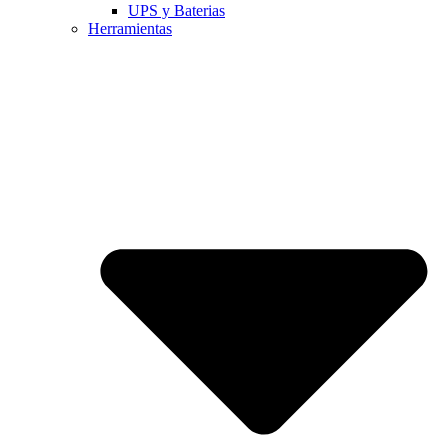
UPS y Baterias
Herramientas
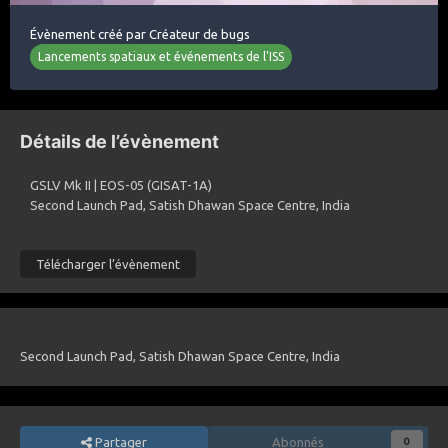
Évènement créé par
Créateur de bugs
Lancements spatiaux et événements de l'ISS
Détails de l’évènement
GSLV Mk II | EOS-05 (GISAT-1A)
Second Launch Pad, Satish Dhawan Space Centre, India
Télécharger l’évènement
Second Launch Pad, Satish Dhawan Space Centre, India
Partager
Abonnés
0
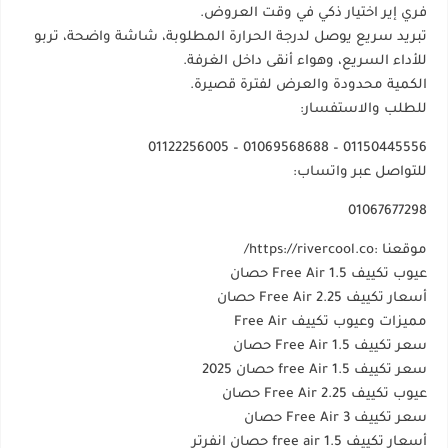
فري إير اختيار ذكي في وقت العروض.
تبريد سريع يوصل لدرجة الحرارة المطلوبة، شاشة واضحة، تربو
للأداء السريع، وهواء أنقى داخل الغرفة.
الكمية محدودة والعرض لفترة قصيرة.
للطلب والاستفسار:
01150445556 – 01069568688 – 01122256005
للتواصل عبر واتساب:
01067677298
موقعنا :https://rivercool.co/
عيوب تكييف Free Air 1.5 حصان
أسعار تكييف Free Air 2.25 حصان
مميزات وعيوب تكييف Free Air
سعر تكييف Free Air 1.5 حصان
سعر تكييف free Air 1.5 حصان 2025
عيوب تكييف Free Air 2.25 حصان
سعر تكييف Free Air 3 حصان
أسعار تكييف free air 1.5 حصان انفرتر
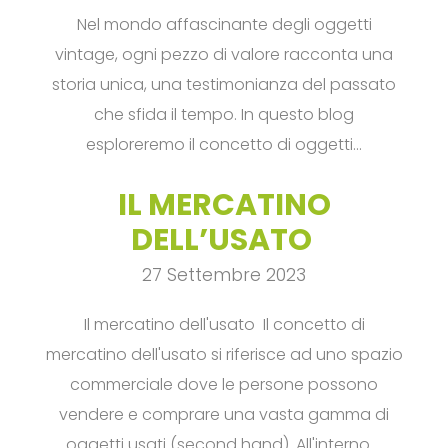
Nel mondo affascinante degli oggetti
vintage, ogni pezzo di valore racconta una
storia unica, una testimonianza del passato
che sfida il tempo. In questo blog
esploreremo il concetto di oggetti…
IL MERCATINO
DELL’USATO
27 Settembre 2023
Il mercatino dell'usato Il concetto di
mercatino dell'usato si riferisce ad uno spazio
commerciale dove le persone possono
vendere e comprare una vasta gamma di
oggetti usati (second hand). All'interno …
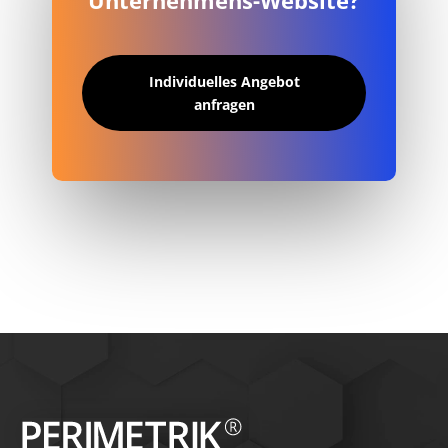
Unternehmens-Website?
Individuelles Angebot
anfragen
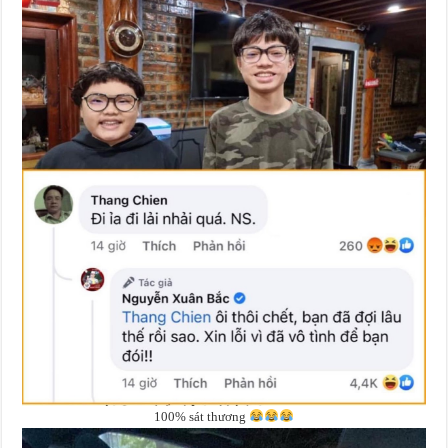
100% sát thương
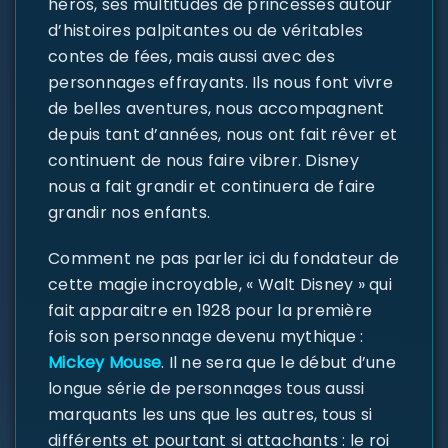
héros, ses multitudes de princesses autour
d’histoires palpitantes ou de véritables
contes de fées, mais aussi avec des
personnages effrayants. Ils nous font vivre
de belles aventures, nous accompagnent
depuis tant d’années, nous ont fait rêver et
continuent de nous faire vibrer. Disney
nous a fait grandir et continuera de faire
grandir nos enfants.
Comment ne pas parler ici du fondateur de
cette magie incroyable, « Walt Disney » qui
fait apparaitre en 1928 pour la première
fois son personnage devenu mythique :
Mickey Mouse
. Il ne sera que le début d’une
longue série de personnages tous aussi
marquants les uns que les autres, tous si
différents et pourtant si attachants : le roi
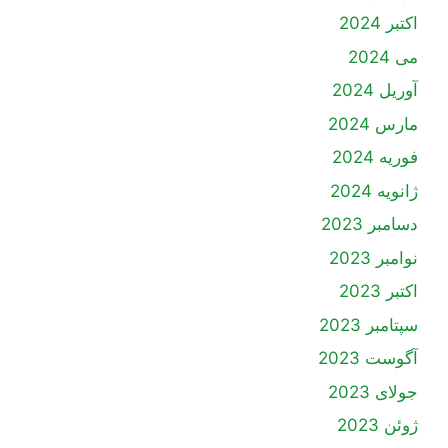
اکتبر 2024
می 2024
آوریل 2024
مارس 2024
فوریه 2024
ژانویه 2024
دسامبر 2023
نوامبر 2023
اکتبر 2023
سپتامبر 2023
آگوست 2023
جولای 2023
ژوئن 2023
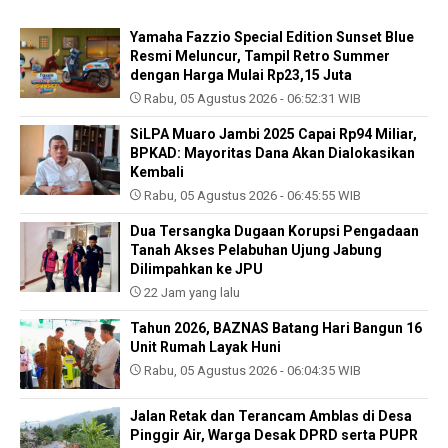
Yamaha Fazzio Special Edition Sunset Blue
Resmi Meluncur, Tampil Retro Summer
dengan Harga Mulai Rp23,15 Juta
Rabu, 05 Agustus 2026 - 06:52:31 WIB
SiLPA Muaro Jambi 2025 Capai Rp94 Miliar,
BPKAD: Mayoritas Dana Akan Dialokasikan
Kembali
Rabu, 05 Agustus 2026 - 06:45:55 WIB
Dua Tersangka Dugaan Korupsi Pengadaan
Tanah Akses Pelabuhan Ujung Jabung
Dilimpahkan ke JPU
22 Jam yang lalu
Tahun 2026, BAZNAS Batang Hari Bangun 16
Unit Rumah Layak Huni
Rabu, 05 Agustus 2026 - 06:04:35 WIB
Jalan Retak dan Terancam Amblas di Desa
Pinggir Air, Warga Desak DPRD serta PUPR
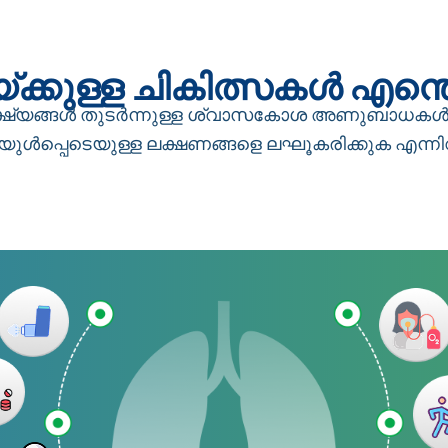
യ്ക്കുള്ള ചികിത്സകൾ എന
 ലക്ഷ്യങ്ങൾ തുടർന്നുള്ള ശ്വാസകോശ അണുബാധകൾ 
യുൾപ്പെടെയുള്ള ലക്ഷണങ്ങളെ ലഘൂകരിക്കുക എന്ന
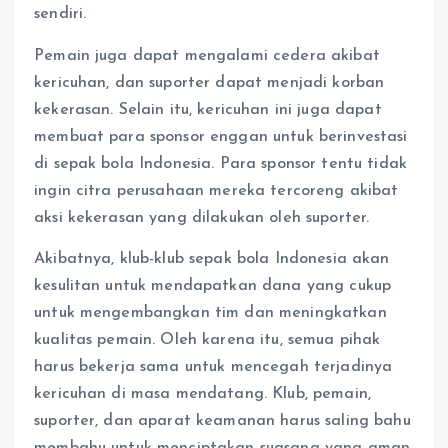
sendiri.
Pemain juga dapat mengalami cedera akibat
kericuhan, dan suporter dapat menjadi korban
kekerasan. Selain itu, kericuhan ini juga dapat
membuat para sponsor enggan untuk berinvestasi
di sepak bola Indonesia. Para sponsor tentu tidak
ingin citra perusahaan mereka tercoreng akibat
aksi kekerasan yang dilakukan oleh suporter.
Akibatnya, klub-klub sepak bola Indonesia akan
kesulitan untuk mendapatkan dana yang cukup
untuk mengembangkan tim dan meningkatkan
kualitas pemain. Oleh karena itu, semua pihak
harus bekerja sama untuk mencegah terjadinya
kericuhan di masa mendatang. Klub, pemain,
suporter, dan aparat keamanan harus saling bahu
membahu untuk menciptakan suasana yang aman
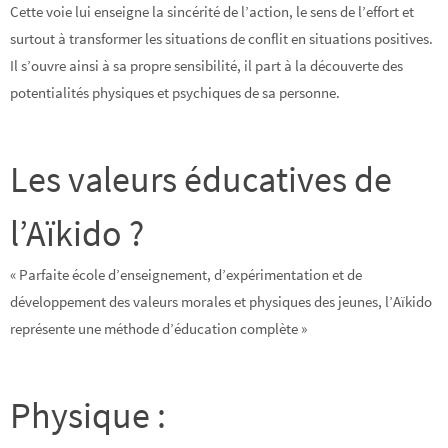
Cette voie lui enseigne la sincérité de l’action, le sens de l’effort et
surtout à transformer les situations de conflit en situations positives.
Il s’ouvre ainsi à sa propre sensibilité, il part à la découverte des
potentialités physiques et psychiques de sa personne.
Les valeurs éducatives de
l’Aïkido ?
« Parfaite école d’enseignement, d’expérimentation et de
développement des valeurs morales et physiques des jeunes, l’Aïkido
représente une méthode d’éducation complète »
Physique :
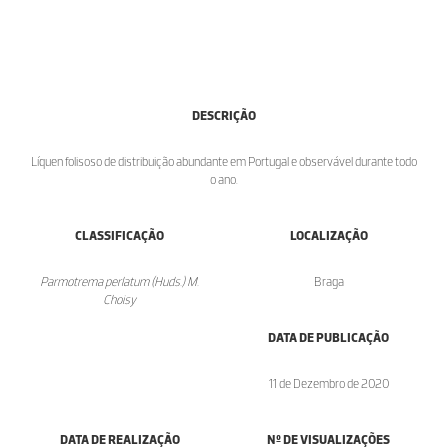
DESCRIÇÃO
Líquen folisoso de distribuição abundante em Portugal e observável durante todo
o ano.
CLASSIFICAÇÃO
LOCALIZAÇÃO
Parmotrema perlatum (Huds.) M.
Braga
Choisy
DATA DE PUBLICAÇÃO
11 de Dezembro de 2020
DATA DE REALIZAÇÃO
Nº DE VISUALIZAÇÕES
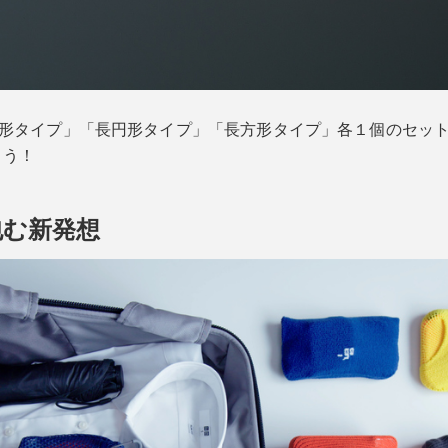
円形タイプ」「長円形タイプ」「長方形タイプ」各１個のセット
ょう！
包む新発想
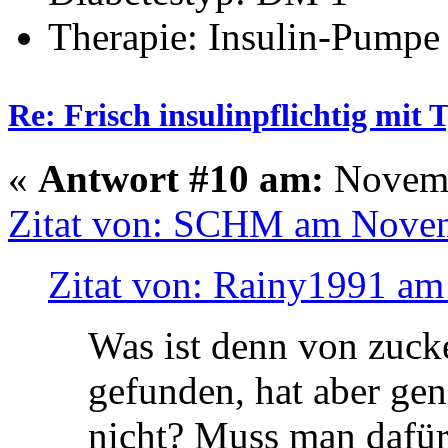
Therapie: Insulin-Pumpe
Re: Frisch insulinpflichtig mit
«
Antwort #10 am:
Novemb
Zitat von: SCHM am Novem
Zitat von: Rainy1991 am
Was ist denn von zuc
gefunden, hat aber ge
nicht? Muss man dafür 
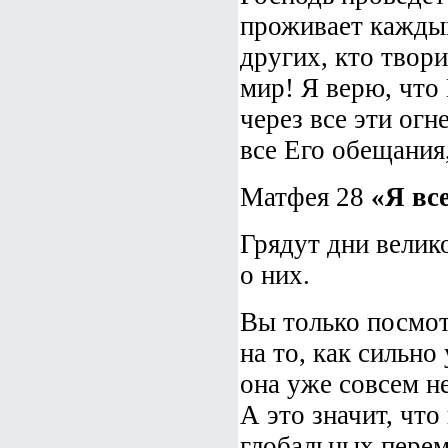
проживает каждый
других, кто твори
мир! Я верю, что
через все эти ог
все Его обещания
Матфея 28
«Я все
Грядут дни велик
о них.
Вы только посмот
на то, как сильно
она уже совсем не
А это значит, что
глобальных перем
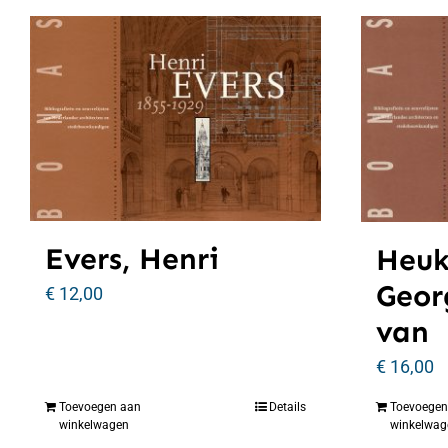
Evers, Henri
Heuk
Geor
€
12,00
van
€
16,00
Toevoegen aan
Details
Toevoegen
winkelwagen
winkelwag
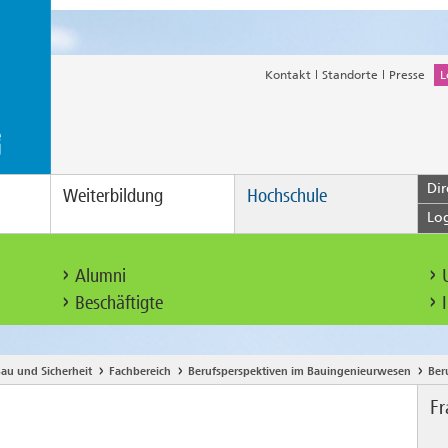
Kontakt
Standorte
Presse
L
Dir
Weiterbildung
Hochschule
Lo
Alumni
Beschäftigte
au und Sicherheit
Fachbereich
Berufsperspektiven im Bauingenieurwesen
Ber
Fr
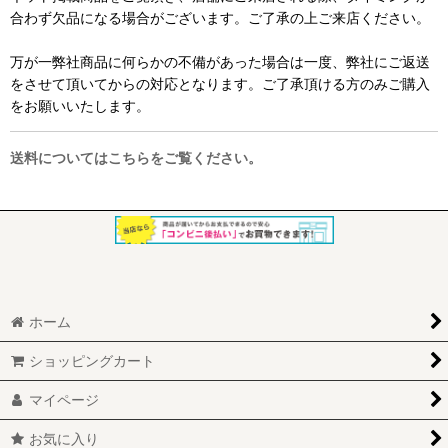
合わず欠品になる場合がございます。ご了承の上ご来店ください。
万が一弊社商品に何らかの不備があった場合は一度、弊社にご返送
をさせて頂いてからの対応となります。ご了承頂ける方のみご購入
をお願いいたします。
送料についてはこちらをご覧ください。
ホーム
ショッピングカート
マイページ
お気に入り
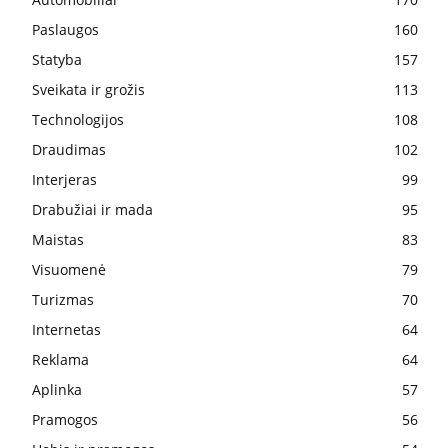
Paslaugos
160
Statyba
157
Sveikata ir grožis
113
Technologijos
108
Draudimas
102
Interjeras
99
Drabužiai ir mada
95
Maistas
83
Visuomenė
79
Turizmas
70
Internetas
64
Reklama
64
Aplinka
57
Pramogos
56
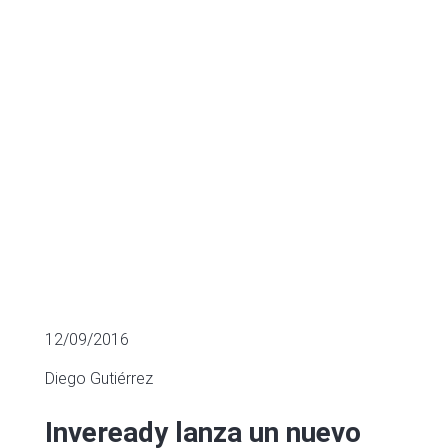
tecnológicas
MÚLTIPLOS DE EMPRESAS COTIZADAS
12/09/2016
Diego Gutiérrez
Inveready lanza un nuevo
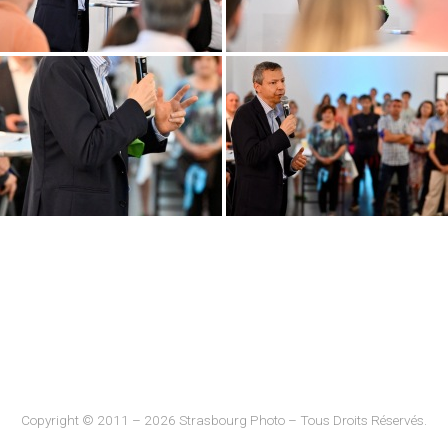
Copyright © 2011 – 2026 Strasbourg Photo – Tous Droits Réservés.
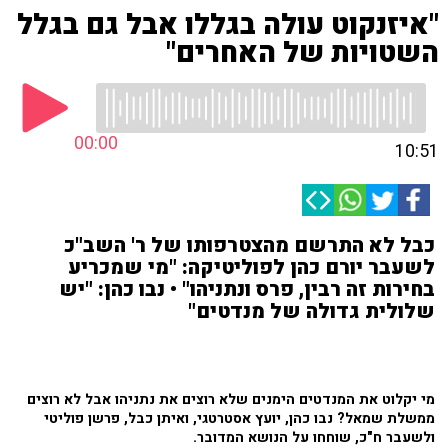
"איזנקוט עולה בגללו אבל גם בגלל
השטויות של האחרים"
00:00
10:51
כבל לא התרשם מהצטרפותו של ר' השב"כ
לשעבר יורם כהן לפוליטיקה: "מי שמכריע
בחירות זה רבין, פרס ונתניהו" • נבו כהן: "יש
שלולית גדולה של מנדטים"
מי יקלוט את המנדטים הימנים שלא רוצים את נתניהו אבל לא רוצים
ממשלת שמאל? נבו כהן, יועץ אסטרטגי, ואיתן כבל, פרשן פוליטי
ולשעבר ח"כ, שוחחו על הנושא המדובר.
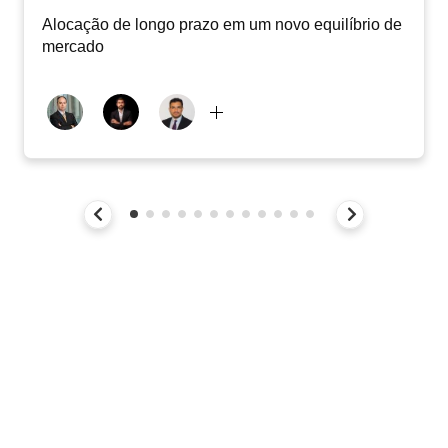
Alocação de longo prazo em um novo equilíbrio de
mercado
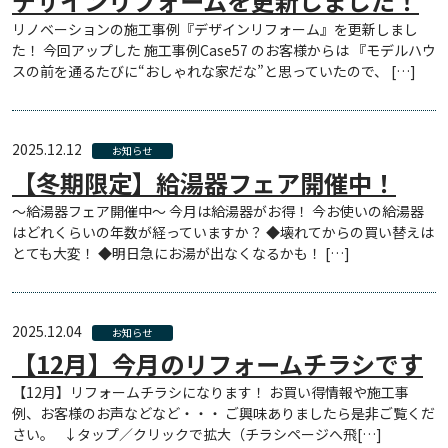
デザインリフォームを更新しました！
リノベーションの施工事例『デザインリフォーム』を更新しまし
た！ 今回アップした 施工事例Case57 のお客様からは 『モデルハウ
スの前を通るたびに“おしゃれな家だな”と思っていたので、 […]
2025.12.12
お知らせ
【冬期限定】給湯器フェア開催中！
～給湯器フェア開催中～ 今月は給湯器がお得！ 今お使いの給湯器
はどれくらいの年数が経っていますか？ ◆壊れてからの買い替えは
とても大変！ ◆明日急にお湯が出なくなるかも！ […]
2025.12.04
お知らせ
【12月】今月のリフォームチラシです
【12月】リフォームチラシになります！ お買い得情報や施工事
例、お客様のお声などなど・・・ ご興味ありましたら是非ご覧くだ
さい。 ↓タップ／クリックで拡大（チラシページへ飛[…]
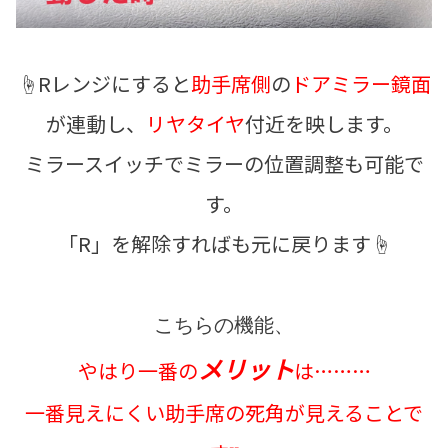
☝Rレンジにすると
助手席側
の
ドアミラー鏡面
が連動し、
リヤタイヤ
付近を映します。
ミラースイッチでミラーの位置調整も可能で
す。
「R」を解除すればも元に戻ります☝
こちらの機能、
メリット
やはり一番の
は………
一番見えにくい助手席の死角が見えることで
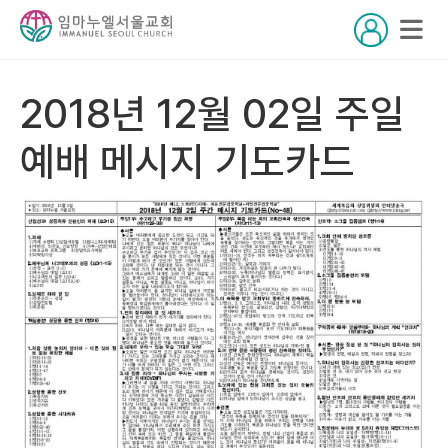
2018년 12월 02일 주일
예배 메시지 기도카드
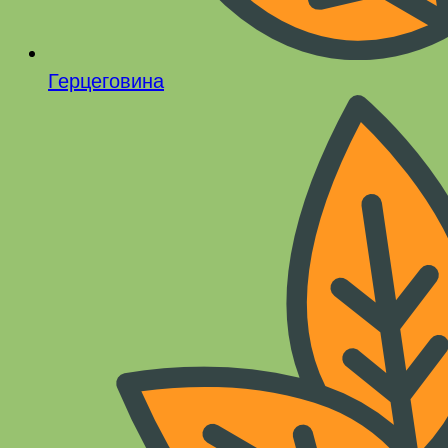
Герцеговина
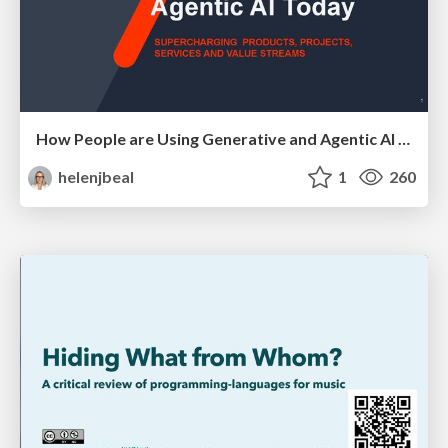
How People are Using Generative and Agentic AI to Supercharge Their Products, Projects, Services and Value Streams Today
helenjbeal
1
260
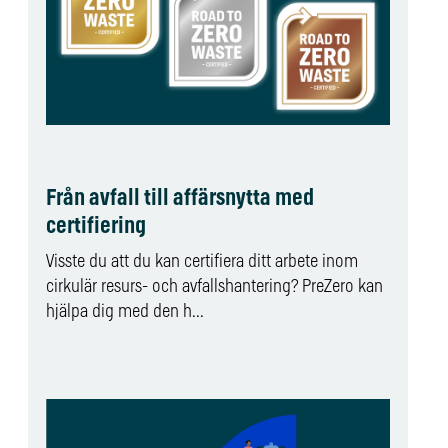
Från avfall till affärsnytta med
certifiering
Visste du att du kan certifiera ditt arbete inom
cirkulär resurs- och avfallshantering? PreZero kan
hjälpa dig med den h...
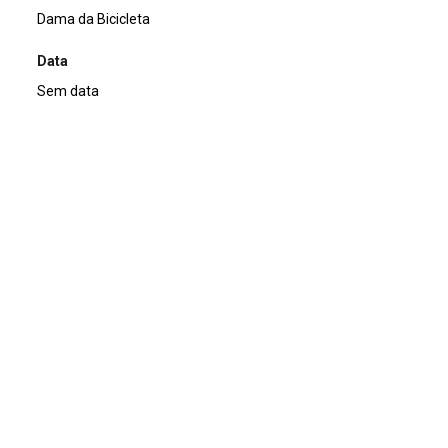
Dama da Bicicleta
Data
Sem data
Descrição de técnica
Offset sobre papel
Técnica
Offset
Suporte
sobre papel
Dimensões
15,0 x 10,5 cm
Categoria
Arte Postal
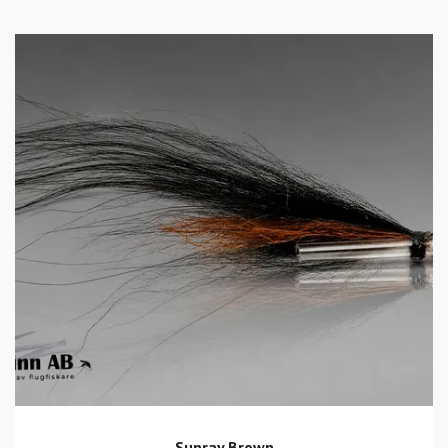
Sunray Brown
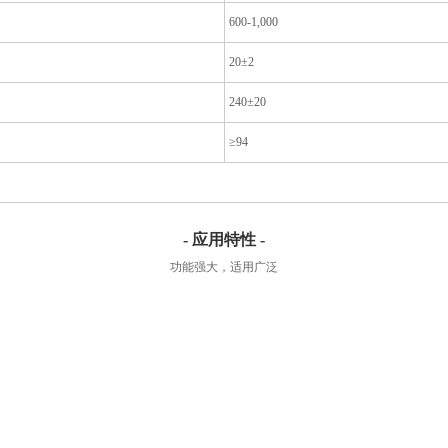
600-1,000
20±2
240±20
≥94
- 应用特性 -
功能强大，适用广泛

### [What needs to be done]
Set down again, exactly, every line above from the one with "Грядут дни велик" down to the one with "au und Sicherheit", both ends included. No pictures, and nothing else.

### [Answer to this task]
Грядут дни велик
о них.
Вы только посмот
на то, как сильно
она уже совсем не
А это значит, что
глобальных перем
Evers, Henri
Heuk
Geor
€
12,00
van
€
16,00
Toevoegen aan
Details
Toevoegen
winkelwagen
winkelwag
Kontakt
Standorte
Presse
L
Dir
Weiterbildung
Hochschule
Lo
Alumni
Beschäftigte
au und Sicherheit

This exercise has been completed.